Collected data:
######
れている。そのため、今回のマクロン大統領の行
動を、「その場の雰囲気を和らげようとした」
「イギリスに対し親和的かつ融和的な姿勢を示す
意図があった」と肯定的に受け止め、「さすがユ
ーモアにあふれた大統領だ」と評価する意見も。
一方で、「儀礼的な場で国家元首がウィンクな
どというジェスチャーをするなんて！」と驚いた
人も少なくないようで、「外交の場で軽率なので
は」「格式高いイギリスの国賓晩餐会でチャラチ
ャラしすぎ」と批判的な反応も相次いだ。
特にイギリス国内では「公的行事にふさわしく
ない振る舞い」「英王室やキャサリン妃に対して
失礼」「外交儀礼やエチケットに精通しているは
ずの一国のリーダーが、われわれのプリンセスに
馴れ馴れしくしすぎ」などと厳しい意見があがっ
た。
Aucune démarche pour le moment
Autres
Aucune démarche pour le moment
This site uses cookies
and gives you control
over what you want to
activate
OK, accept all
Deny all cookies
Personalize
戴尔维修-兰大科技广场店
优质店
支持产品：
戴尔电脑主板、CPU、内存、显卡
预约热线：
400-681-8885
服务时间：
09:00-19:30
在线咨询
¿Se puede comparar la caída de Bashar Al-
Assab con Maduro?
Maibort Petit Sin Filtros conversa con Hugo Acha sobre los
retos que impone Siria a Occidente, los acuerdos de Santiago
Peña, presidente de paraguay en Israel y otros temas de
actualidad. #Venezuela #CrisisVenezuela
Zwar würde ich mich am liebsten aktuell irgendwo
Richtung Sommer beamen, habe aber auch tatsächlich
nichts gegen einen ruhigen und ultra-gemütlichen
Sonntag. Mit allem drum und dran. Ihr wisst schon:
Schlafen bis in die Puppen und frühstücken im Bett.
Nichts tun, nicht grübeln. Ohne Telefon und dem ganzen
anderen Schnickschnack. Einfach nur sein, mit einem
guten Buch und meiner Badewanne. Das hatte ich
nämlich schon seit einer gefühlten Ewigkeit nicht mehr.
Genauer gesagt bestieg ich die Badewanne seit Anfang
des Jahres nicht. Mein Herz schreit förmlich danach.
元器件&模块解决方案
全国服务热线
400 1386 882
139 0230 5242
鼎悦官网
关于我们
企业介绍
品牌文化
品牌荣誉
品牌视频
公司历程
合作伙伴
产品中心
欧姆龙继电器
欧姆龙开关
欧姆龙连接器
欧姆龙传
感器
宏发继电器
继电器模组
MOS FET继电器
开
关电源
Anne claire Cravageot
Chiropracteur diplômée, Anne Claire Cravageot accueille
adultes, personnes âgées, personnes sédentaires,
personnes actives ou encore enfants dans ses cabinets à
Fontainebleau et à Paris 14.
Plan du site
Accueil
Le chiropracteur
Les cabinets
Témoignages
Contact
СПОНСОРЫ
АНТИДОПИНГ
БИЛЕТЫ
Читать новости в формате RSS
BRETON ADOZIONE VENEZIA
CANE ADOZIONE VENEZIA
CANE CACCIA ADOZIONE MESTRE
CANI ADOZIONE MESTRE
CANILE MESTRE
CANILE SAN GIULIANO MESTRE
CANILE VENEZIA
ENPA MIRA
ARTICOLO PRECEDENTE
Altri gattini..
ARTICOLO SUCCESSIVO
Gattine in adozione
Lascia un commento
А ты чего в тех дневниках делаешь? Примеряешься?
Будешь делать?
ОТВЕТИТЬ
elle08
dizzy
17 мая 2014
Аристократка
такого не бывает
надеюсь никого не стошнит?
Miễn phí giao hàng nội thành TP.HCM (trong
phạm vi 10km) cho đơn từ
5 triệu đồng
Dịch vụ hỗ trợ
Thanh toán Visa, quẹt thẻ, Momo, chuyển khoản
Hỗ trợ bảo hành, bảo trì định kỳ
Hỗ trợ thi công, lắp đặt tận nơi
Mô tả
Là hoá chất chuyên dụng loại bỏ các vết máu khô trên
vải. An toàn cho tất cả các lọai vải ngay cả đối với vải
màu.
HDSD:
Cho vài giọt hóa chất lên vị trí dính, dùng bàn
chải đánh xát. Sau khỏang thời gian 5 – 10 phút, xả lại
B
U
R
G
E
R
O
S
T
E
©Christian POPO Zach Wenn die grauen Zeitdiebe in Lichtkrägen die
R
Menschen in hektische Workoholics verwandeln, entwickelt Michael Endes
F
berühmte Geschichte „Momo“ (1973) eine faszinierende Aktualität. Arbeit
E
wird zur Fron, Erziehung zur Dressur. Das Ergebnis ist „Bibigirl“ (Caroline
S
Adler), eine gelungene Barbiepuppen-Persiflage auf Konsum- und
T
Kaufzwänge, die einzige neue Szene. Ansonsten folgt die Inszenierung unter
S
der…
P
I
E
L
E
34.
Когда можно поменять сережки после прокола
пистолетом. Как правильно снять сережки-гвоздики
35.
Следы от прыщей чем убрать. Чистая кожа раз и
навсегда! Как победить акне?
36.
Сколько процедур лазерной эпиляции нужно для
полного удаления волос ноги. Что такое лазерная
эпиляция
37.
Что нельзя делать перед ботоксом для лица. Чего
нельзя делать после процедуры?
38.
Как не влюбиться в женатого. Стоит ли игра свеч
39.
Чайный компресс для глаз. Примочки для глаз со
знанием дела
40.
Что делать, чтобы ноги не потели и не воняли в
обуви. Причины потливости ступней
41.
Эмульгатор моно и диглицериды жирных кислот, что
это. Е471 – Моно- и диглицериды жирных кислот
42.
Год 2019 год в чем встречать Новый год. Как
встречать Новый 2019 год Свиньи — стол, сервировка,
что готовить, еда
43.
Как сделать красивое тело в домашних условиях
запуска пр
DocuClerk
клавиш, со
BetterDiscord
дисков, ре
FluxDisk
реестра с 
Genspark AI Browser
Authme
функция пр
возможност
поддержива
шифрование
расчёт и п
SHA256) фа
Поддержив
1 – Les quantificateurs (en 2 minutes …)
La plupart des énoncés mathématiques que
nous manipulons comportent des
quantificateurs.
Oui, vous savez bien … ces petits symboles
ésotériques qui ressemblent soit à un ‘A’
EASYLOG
######
What is being asked: Restate each of the records exactly, leaving nothing out.

Response below:
れている。そのため、今回のマクロン大統領の行
動を、「その場の雰囲気を和らげようとした」
「イギリスに対し親和的かつ融和的な姿勢を示す
意図があった」と肯定的に受け止め、「さすがユ
ーモアにあふれた大統領だ」と評価する意見も。
一方で、「儀礼的な場で国家元首がウィンクな
どというジェスチャーをするなんて！」と驚いた
人も少なくないようで、「外交の場で軽率なので
は」「格式高いイギリスの国賓晩餐会でチャラチ
ャラしすぎ」と批判的な反応も相次いだ。
特にイギリス国内では「公的行事にふさわしく
ない振る舞い」「英王室やキャサリン妃に対して
失礼」「外交儀礼やエチケットに精通しているは
ずの一国のリーダーが、われわれのプリンセスに
馴れ馴れしくしすぎ」などと厳しい意見があがっ
た。
Aucune démarche pour le moment
Autres
Aucune démarche pour le moment
This site uses cookies
and gives you control
over what you want to
activate
OK, accept all
Deny all cookies
Personalize
戴尔维修-兰大科技广场店
优质店
支持产品：
戴尔电脑主板、CPU、内存、显卡
预约热线：
400-681-8885
服务时间：
09:00-19:30
在线咨询
¿Se puede comparar la caída de Bashar Al-
Assab con Maduro?
Maibort Petit Sin Filtros conversa con Hugo Acha sobre los
retos que impone Siria a Occidente, los acuerdos de Santiago
Peña, presidente de paraguay en Israel y otros temas de
actualidad. #Venezuela #CrisisVenezuela
Zwar würde ich mich am liebsten aktuell irgendwo
Richtung Sommer beamen, habe aber auch tatsächlich
nichts gegen einen ruhigen und ultra-gemütlichen
Sonntag. Mit allem drum und dran. Ihr wisst schon:
Schlafen bis in die Puppen und frühstücken im Bett.
Nichts tun, nicht grübeln. Ohne Telefon und dem ganzen
anderen Schnickschnack. Einfach nur sein, mit einem
guten Buch und meiner Badewanne. Das hatte ich
nämlich schon seit einer gefühlten Ewigkeit nicht mehr.
Genauer gesagt bestieg ich die Badewanne seit Anfang
des Jahres nicht. Mein Herz schreit förmlich danach.
元器件&模块解决方案
全国服务热线
400 1386 882
139 0230 5242
鼎悦官网
关于我们
企业介绍
品牌文化
品牌荣誉
品牌视频
公司历程
合作伙伴
产品中心
欧姆龙继电器
欧姆龙开关
欧姆龙连接器
欧姆龙传
感器
宏发继电器
继电器模组
MOS FET继电器
开
关电源
Anne claire Cravageot
Chiropracteur diplômée, Anne Claire Cravageot accueille
adultes, personnes âgées, personnes sédentaires,
personnes actives ou encore enfants dans ses cabinets à
Fontainebleau et à Paris 14.
Plan du site
Accueil
Le chiropracteur
Les cabinets
Témoignages
Contact
СПОНСОРЫ
АНТИДОПИНГ
БИЛЕТЫ
Читать новости в формате RSS
BRETON ADOZIONE VENEZIA
CANE ADOZIONE VENEZIA
CANE CACCIA ADOZIONE MESTRE
CANI ADOZIONE MESTRE
CANILE MESTRE
CANILE SAN GIULIANO MESTRE
CANILE VENEZIA
ENPA MIRA
ARTICOLO PRECEDENTE
Altri gattini..
ARTICOLO SUCCESSIVO
Gattine in adozione
Lascia un commento
А ты чего в тех дневниках делаешь? Примеряешься?
Будешь делать?
ОТВЕТИТЬ
elle08
dizzy
17 мая 2014
Аристократка
такого не бывает
надеюсь никого не стошнит?
Miễn phí giao hàng nội thành TP.HCM (trong
phạm vi 10km) cho đơn từ
5 triệu đồng
Dịch vụ hỗ trợ
Thanh toán Visa, quẹt thẻ, Momo, chuyển khoản
Hỗ trợ bảo hành, bảo trì định kỳ
Hỗ trợ thi công, lắp đặt tận nơi
Mô tả
Là hoá chất chuyên dụng loại bỏ các vết máu khô trên
vải. An toàn cho tất cả các lọai vải ngay cả đối với vải
màu.
HDSD:
Cho vài giọt hóa chất lên vị trí dính, dùng bàn
chải đánh xát. Sau khỏang thời gian 5 – 10 phút, xả lại
B
U
R
G
E
R
O
S
T
E
©Christian POPO Zach Wenn die grauen Zeitdiebe in Lichtkrägen die
R
Menschen in hektische Workoholics verwandeln, entwickelt Michael Endes
F
berühmte Geschichte „Momo“ (1973) eine faszinierende Aktualität. Arbeit
E
wird zur Fron, Erziehung zur Dressur. Das Ergebnis ist „Bibigirl“ (Caroline
S
Adler), eine gelungene Barbiepuppen-Persiflage auf Konsum- und
T
Kaufzwänge, die einzige neue Szene. Ansonsten folgt die Inszenierung unter
S
der…
P
I
E
L
E
34.
Когда можно поменять сережки после прокола
пистолетом. Как правильно снять сережки-гвоздики
35.
Следы от прыщей чем убрать. Чистая кожа раз и
навсегда! Как победить акне?
36.
Сколько процедур лазерной эпиляции нужно для
полного удаления волос ноги. Что такое лазерная
эпиляция
37.
Что нельзя делать перед ботоксом для лица. Чего
нельзя делать после процедуры?
38.
Как не влюбиться в женатого. Стоит ли игра свеч
39.
Чайный компресс для глаз. Примочки для глаз со
знанием дела
40.
Что делать, чтобы ноги не потели и не воняли в
обуви. Причины потливости ступней
41.
Эмульгатор моно и диглицериды жирных кислот, что
это. Е471 – Моно- и диглицериды жирных кислот
42.
Год 2019 год в чем встречать Новый год. Как
встречать Новый 2019 год Свиньи — стол, сервировка,
что готовить, еда
43.
Как сделать красивое тело в домашних условиях
запуска пр
DocuClerk
клавиш, со
BetterDiscord
дисков, ре
FluxDisk
реестра с 
Genspark AI Browser
Authme
функция пр
возможност
поддержива
шифрование
расчёт и п
SHA256) фа
Поддержив
1 – Les quantificateurs (en 2 minutes …)
La plupart des énoncés mathématiques que
nous manipulons comportent des
quantificateurs.
Oui, vous savez bien … ces petits symboles
ésotériques qui ressemblent soit à un ‘A’
EASYLOG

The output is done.